Prêtre-papa ! […] Toute la question : comment on résout les problèmes que cela pose ? Le film ‘Paternel’ du réalisateur Ronan Tronchot avec Grégory Gadebois dans le rôle du curé voudrait tenter de poser les bonnes questions.

Le personnage du prêtre Simon est sympathique ; il va au café avec son vicaire, joue au babyfoot avec lui ; il est très accueillant pour les jeunes ou pour les familles, à l’aise dans sa foi et son église.  « II est heureux dans sa vocation, mais il est aussi dans son petit confort, qui peut le rendre parfois un peu exigeant, un peu ‘petit chef’ », dit le réalisateur.

La question : quels sont les problèmes qu’il met sur la table ?

Celui d’un prêtre en responsabilité de ministère qui découvre un jour qu’il est père d’un garçon de 11 ans. C’est la mère du petit, une ancienne compagne, Louise, alors qu’il n’était encore que séminariste, qui le lui présente. Le premier contact est maladroit. Lui qui a l’habitude de bien accueillir les gens de sa paroisse, il se découvre dur et repousse la rencontre. […]

Il aura fallu que la mère s’absente un temps pour qu’il découvre la réelle importance de sa présence de père par rapport à l’enfant.
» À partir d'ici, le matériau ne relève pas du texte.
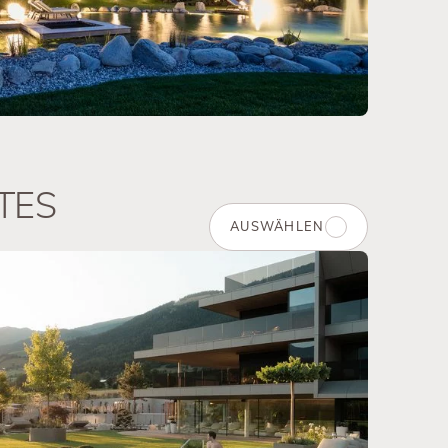
TES
AUSWÄHLEN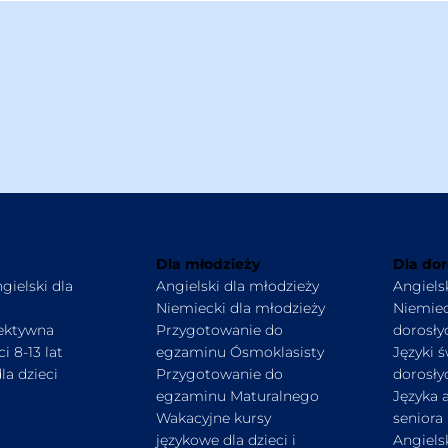
Dla młodzieży
Dla dor
gielski dla
Angielski dla młodzieży
Angiels
Niemiecki dla młodzieży
Niemiec
ektywna
Przygotowanie do
dorosły
i 8-13 lat
egzaminu Ósmoklasisty
Języki ś
la dzieci
Przygotowanie do
dorosły
egzaminu Maturalnego
Języka a
Wakacyjne kursy
seniora
językowe dla dzieci i
Angiels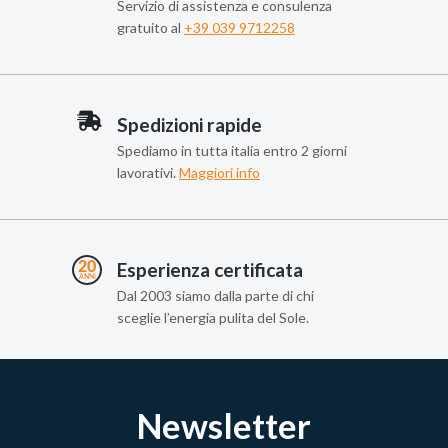
Servizio di assistenza e consulenza
gratuito al
+39 039 9712258
Spedizioni rapide
Spediamo in tutta italia entro 2 giorni
lavorativi.
Maggiori info
Esperienza certificata
Dal 2003 siamo dalla parte di chi
sceglie l’energia pulita del Sole.
Newsletter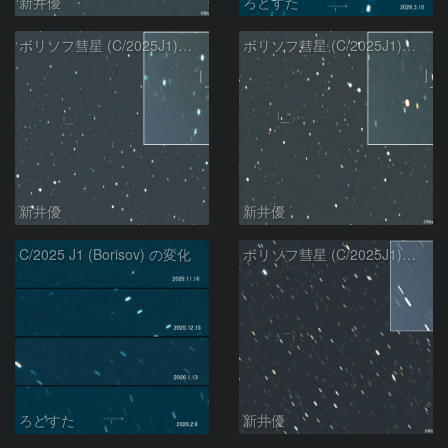
新井優
ろどすた
ボリソフ彗星 (C/2025J1)：2026/03/05
ボリソフ彗星 (C/2025J1)：2026/02/22
新井優
新井優
C/2025 J1 (Borisov) の変化
ボリソフ彗星 (C/2025J1)：2026/01/25
ろどすた
新井優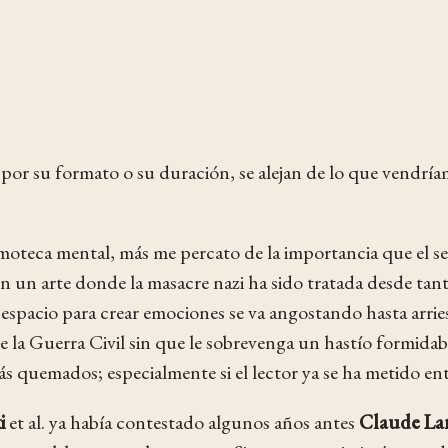
por su formato o su duración, se alejan de lo que vendríamo
teca mental, más me percato de la importancia que el sent
en un arte donde la masacre nazi ha sido tratada desde tan
spacio para crear emociones se va angostando hasta arries
e la Guerra Civil sin que le sobrevenga un hastío formida
más quemados; especialmente si el lector ya se ha metido en
i
et al. ya había contestado algunos años antes
Claude L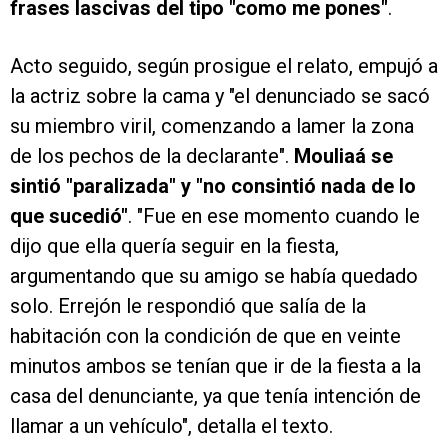
frases lascivas del tipo "como me pones"
.
Acto seguido, según prosigue el relato, empujó a
la actriz sobre la cama y "el denunciado se sacó
su miembro viril, comenzando a lamer la zona
de los pechos de la declarante".
Mouliaá se
sintió "paralizada" y "no consintió nada de lo
que sucedió"
. "Fue en ese momento cuando le
dijo que ella quería seguir en la fiesta,
argumentando que su amigo se había quedado
solo. Errejón le respondió que salía de la
habitación con la condición de que en veinte
minutos ambos se tenían que ir de la fiesta a la
casa del denunciante, ya que tenía intención de
llamar a un vehículo", detalla el texto.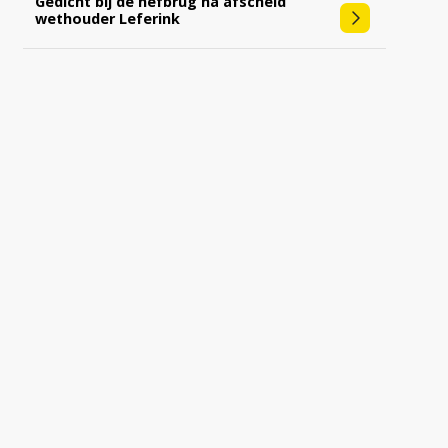
Gedicht bij de hefbrug na afscheid
wethouder Leferink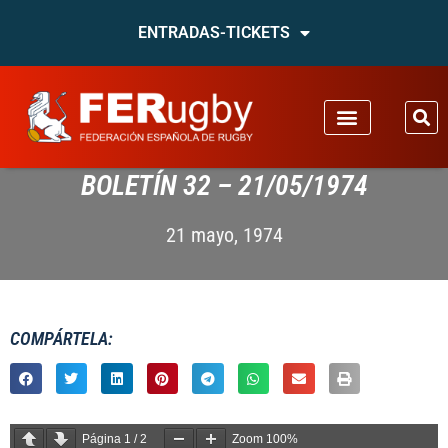
ENTRADAS-TICKETS
BOLETÍN 32 – 21/05/1974
21 mayo, 1974
COMPÁRTELA:
Página
1
/
2
Zoom
100%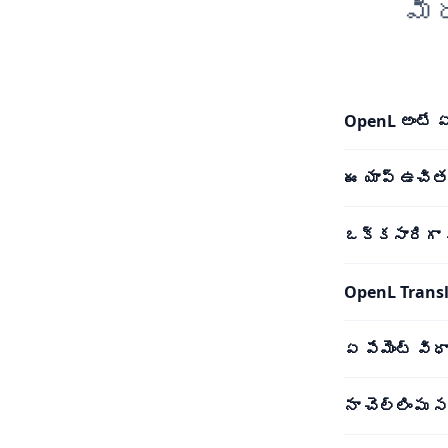
మీ
OpenL అంటే 
ఈ యాప్ ఉచిత
ఒక్కసారిగా
OpenL Trans
ఏ పేమెంట్ విధ
నా చెల్లింపు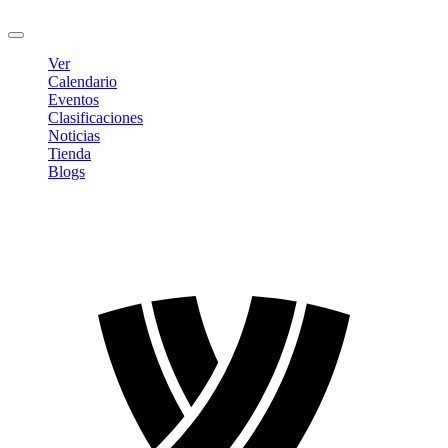
Cerrar sesión
Ver
Calendario
Eventos
Clasificaciones
Noticias
Tienda
Blogs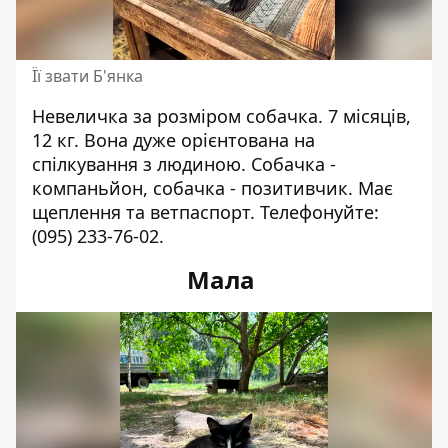
Її звати Б'янка
Невеличка за розміром собачка. 7 місяців,
12 кг. Вона дуже орієнтована на
спілкування з людиною. Собачка -
компаньйон, собачка - позитивчик. Має
щеплення та ветпаспорт.
Телефонуйте:
(095) 233-76-02
.
Мала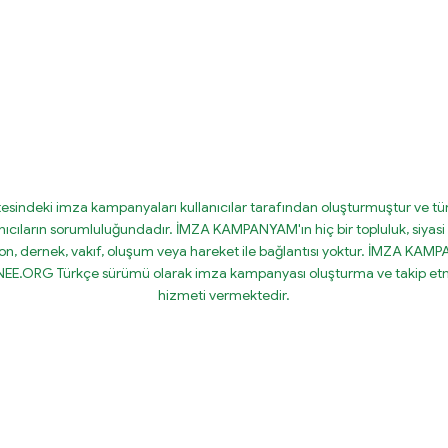
tesindeki imza kampanyaları kullanıcılar tarafından oluşturmuştur ve tüm
nıcıların sorumluluğundadır. İMZA KAMPANYAM'ın hiç bir topluluk, siyasi 
on, dernek, vakıf, oluşum veya hareket ile bağlantısı yoktur. İMZA KA
IGNEE.ORG Türkçe sürümü olarak imza kampanyası oluşturma ve takip etm
hizmeti vermektedir.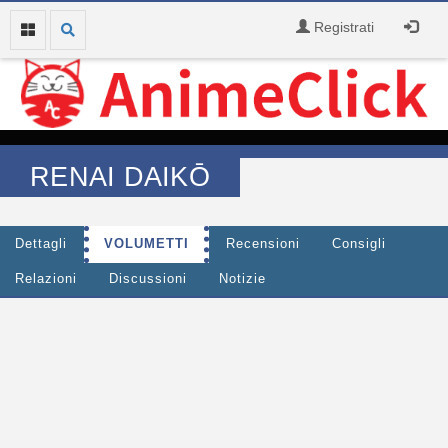
Registrati
RENAI DAIKŌ
Dettagli
VOLUMETTI
Recensioni
Consigli
Relazioni
Discussioni
Notizie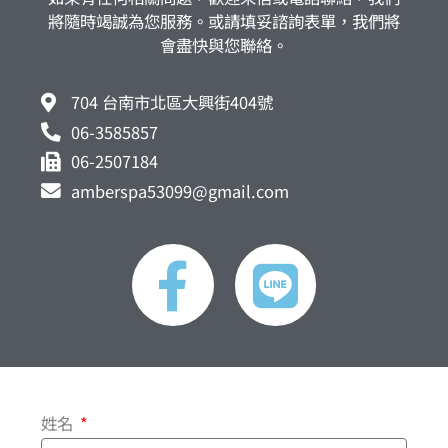
將隨時竭誠為您服務。或請填妥諮詢表單，我們將
會盡快與您聯絡。
704 台南市北區大興街404號
06-3585857
06-2507184
amberspa53099@gmail.com
F
L
a
i
c
n
e
e
姓名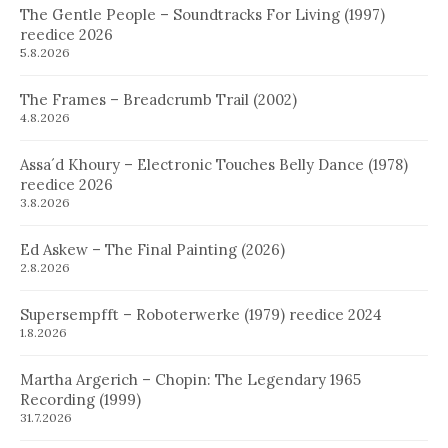
The Gentle People – Soundtracks For Living (1997)
reedice 2026
5.8.2026
The Frames – Breadcrumb Trail (2002)
4.8.2026
Assa´d Khoury – Electronic Touches Belly Dance (1978)
reedice 2026
3.8.2026
Ed Askew – The Final Painting (2026)
2.8.2026
Supersempfft – Roboterwerke (1979) reedice 2024
1.8.2026
Martha Argerich – Chopin: The Legendary 1965
Recording (1999)
31.7.2026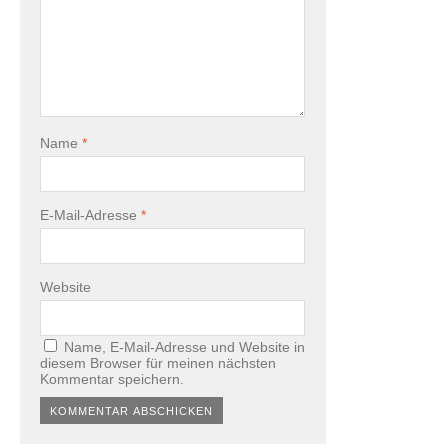
Name
*
E-Mail-Adresse
*
Website
Name, E-Mail-Adresse und Website in
diesem Browser für meinen nächsten
Kommentar speichern.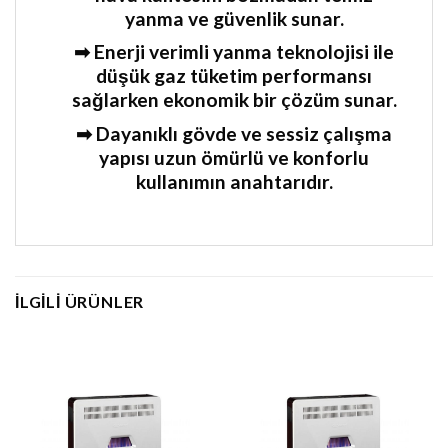
yanma ve güvenlik sunar.
➡ Enerji verimli yanma teknolojisi ile
düşük gaz tüketim performansı
sağlarken ekonomik bir çözüm sunar.
➡ Dayanıklı gövde ve sessiz çalışma
yapısı uzun ömürlü ve konforlu
kullanımın anahtarıdır.
İLGILI ÜRÜNLER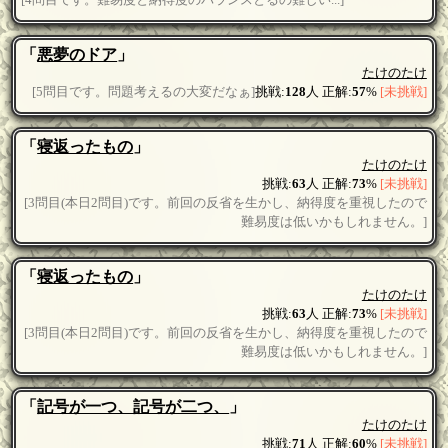
[4問目です。難易度と納得度のバランスとるの難しい...]
「
悪夢のドア
」
たけのたけ
[5問目です。問題考えるの大変だなぁ]
挑戦:
128
人 正解:
57
%
[未挑戦]
「
寝返ったもの
」
たけのたけ
挑戦:
63
人 正解:
73
%
[未挑戦]
[3問目(本日2問目)です。前回の反省を生かし、納得度を重視したので
難易度は低いかもしれません。]
「
寝返ったもの
」
たけのたけ
挑戦:
63
人 正解:
73
%
[未挑戦]
[3問目(本日2問目)です。前回の反省を生かし、納得度を重視したので
難易度は低いかもしれません。]
「
記号が一つ、記号が二つ、
」
たけのたけ
挑戦:
71
人 正解:
60
%
[未挑戦]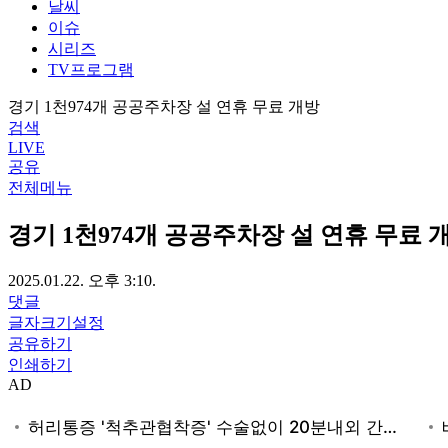
날씨
이슈
시리즈
TV프로그램
경기 1천974개 공공주차장 설 연휴 무료 개방
검색
LIVE
공유
전체메뉴
경기 1천974개 공공주차장 설 연휴 무료 
2025.01.22. 오후 3:10.
댓글
글자크기설정
공유하기
인쇄하기
AD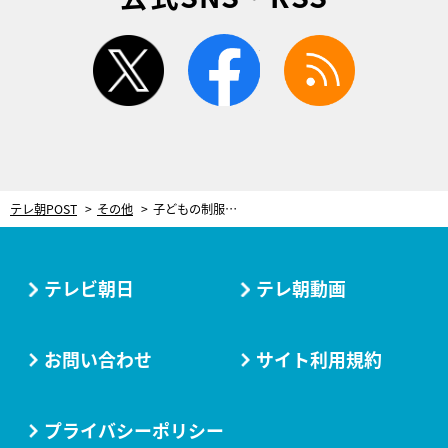
twitter
facebook
rss
テレ朝POST
その他
子どもの制服、買う＆捨てる「もったいなさ」を“リユース”で解決！お古に見えないおさがりに
テレビ朝日
テレ朝動画
お問い合わせ
サイト利用規約
プライバシーポリシー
Il aura fallu que l’évêque, un peu dépassé par les évènements, joue sur le registre de l’impossible disponibilité qui, selon lui, suffit à justifier l’incompatibilité de cumuler les rôles de prêtre et de père biologique. […]

Très bien, mais que fait-on de Louise, la mère ?

Le film évacue la question ; ce n’est même pas un problème ! Pourtant, dans la vie réelle, répondre à la question n’est pas sans importance ! Peut-on la dissocier des autres ? Garder l’enfant au presbytère jusqu’à sa majorité, la solution pourrait paraître acceptable… si la mère était décédée. Seulement voilà, dans le film comme dans la réalité, elle est souvent toujours là, effacée, mais toujours présente ! Et le film n’apporte rien à ce sujet, même pas un rideau entrouvert ! […]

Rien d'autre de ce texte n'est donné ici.